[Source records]
□ □ □ □ □

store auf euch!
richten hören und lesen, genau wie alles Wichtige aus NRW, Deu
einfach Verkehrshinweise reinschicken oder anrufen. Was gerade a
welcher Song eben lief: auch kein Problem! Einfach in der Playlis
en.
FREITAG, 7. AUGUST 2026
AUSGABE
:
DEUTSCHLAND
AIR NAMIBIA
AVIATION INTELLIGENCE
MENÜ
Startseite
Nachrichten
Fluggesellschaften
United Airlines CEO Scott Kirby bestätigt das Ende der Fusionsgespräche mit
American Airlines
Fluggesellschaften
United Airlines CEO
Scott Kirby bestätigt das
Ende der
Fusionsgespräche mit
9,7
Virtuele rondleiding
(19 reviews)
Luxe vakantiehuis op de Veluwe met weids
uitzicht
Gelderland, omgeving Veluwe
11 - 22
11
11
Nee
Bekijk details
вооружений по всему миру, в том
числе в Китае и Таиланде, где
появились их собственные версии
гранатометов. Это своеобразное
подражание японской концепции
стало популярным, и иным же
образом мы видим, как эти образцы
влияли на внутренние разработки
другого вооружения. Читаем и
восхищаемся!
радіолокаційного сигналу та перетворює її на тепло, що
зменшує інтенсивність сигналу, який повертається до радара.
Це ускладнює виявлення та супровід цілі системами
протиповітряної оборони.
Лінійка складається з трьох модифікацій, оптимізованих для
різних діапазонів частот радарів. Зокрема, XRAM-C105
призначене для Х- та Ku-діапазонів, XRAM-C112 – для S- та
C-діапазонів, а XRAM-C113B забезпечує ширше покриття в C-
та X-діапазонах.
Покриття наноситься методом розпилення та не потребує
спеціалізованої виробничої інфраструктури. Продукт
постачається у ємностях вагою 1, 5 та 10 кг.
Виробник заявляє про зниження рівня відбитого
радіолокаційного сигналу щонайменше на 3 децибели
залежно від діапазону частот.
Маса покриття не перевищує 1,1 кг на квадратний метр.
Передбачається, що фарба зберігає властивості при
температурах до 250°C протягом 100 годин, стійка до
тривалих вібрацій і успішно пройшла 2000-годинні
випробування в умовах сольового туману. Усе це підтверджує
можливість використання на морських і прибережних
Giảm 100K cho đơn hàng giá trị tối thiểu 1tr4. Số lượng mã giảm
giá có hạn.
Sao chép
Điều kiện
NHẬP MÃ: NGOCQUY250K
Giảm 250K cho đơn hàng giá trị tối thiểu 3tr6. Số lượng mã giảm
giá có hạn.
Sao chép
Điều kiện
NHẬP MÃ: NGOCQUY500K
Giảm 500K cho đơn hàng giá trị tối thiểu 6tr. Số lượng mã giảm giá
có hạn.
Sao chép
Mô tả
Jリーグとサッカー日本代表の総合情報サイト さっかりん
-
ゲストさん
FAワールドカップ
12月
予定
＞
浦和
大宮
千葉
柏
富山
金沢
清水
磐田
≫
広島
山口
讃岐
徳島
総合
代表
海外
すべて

□ □ □ □ □

Figure out how many lines of the data hold "hàng", and answer with the number only.

3